Revenue per person is $12.7, Variance is 198.21 and the standard deviation is 14.07871

  1. About how much revenue should the airline expect for a flight of 120 passengers? With what standard deviation? Note any assumptions you make and if you think they are justified.
revenue_120 <- 12.7 * 120
revenue_120
## [1] 1524
standart_deviation_120 <- sqrt(variance * 120)
standart_deviation_120
## [1] 154.2245

The expected revenue for the 120 passengers is $1524. The standard deviation will be $154.2245

2.44

  1. Describe the distribution of total personal income.
income <- c("$1 to $9,999","$10,000 to $14,999","$15,000 to $24,999","$25,000 to $34,999","$35,000 to $49,999","$50,000 to $64,999","$65,000 to $74,999","$75,000 to $99,999","$100,000 or more")

total <- c(2.2,4.7,15.8,18.3,21.2,13.9,5.8,8.4,9.7)

distribution <- data.frame(income, total)
distribution
##               income total
## 1       $1 to $9,999   2.2
## 2 $10,000 to $14,999   4.7
## 3 $15,000 to $24,999  15.8
## 4 $25,000 to $34,999  18.3
## 5 $35,000 to $49,999  21.2
## 6 $50,000 to $64,999  13.9
## 7 $65,000 to $74,999   5.8
## 8 $75,000 to $99,999   8.4
## 9   $100,000 or more   9.7
barplot(distribution$total, names.arg=income)

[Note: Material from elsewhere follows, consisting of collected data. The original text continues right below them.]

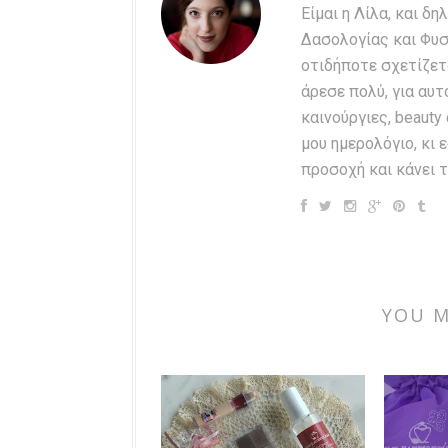
Είμαι η Λίλα, και 
Δασολογίας και Φυσ
οτιδήποτε σχετίζετ
άρεσε πολύ, για αυτ
καινούργιες, beauty
μου ημερολόγιο, κι 
προσοχή και κάνει τ
YOU M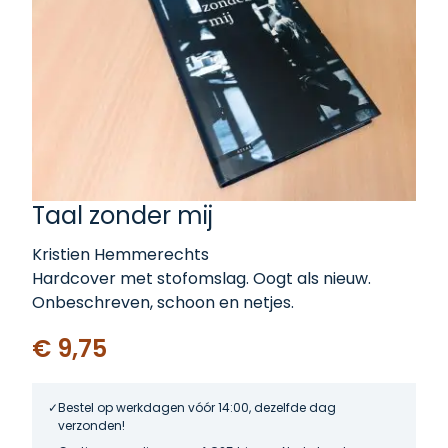
Taal zonder mij
Kristien Hemmerechts
Hardcover met stofomslag. Oogt als nieuw.
Onbeschreven, schoon en netjes.
€ 9,75
Bestel op werkdagen vóór 14:00, dezelfde dag
verzonden!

It seems normalcontinuous distribution.

  1. What is the probability that a randomly chosen US resident makes less than $50,000 per year?
sum(distribution[1:5,2]/100)
## [1] 0.622
  1. What is the probability that a randomly chosen US resident makes less than $50,000 per year and is female? Note any assumptions you make.
0.622 * 0.41
## [1] 0.25502

Sample consists of 41% females. The probability that a randomly chosen US resident makes less than $50,000 per year and is female is 0.25502

Assumption: The probability of an income of less than $50,000 and being female are independent events.

  1. The same data source indicates that 71.8% of females make less than $50,000 per year. Use this value to determine whether or not the assumption you made in part (c) is valid. Income Total

If 71.8% of females make less than $50,000 per year the equation will be 0.718 = 0.622 * 0.41, which is not correct, so we can conclude that the assumption we made for step (c) is wrong. with the equation it looks like events are not independent.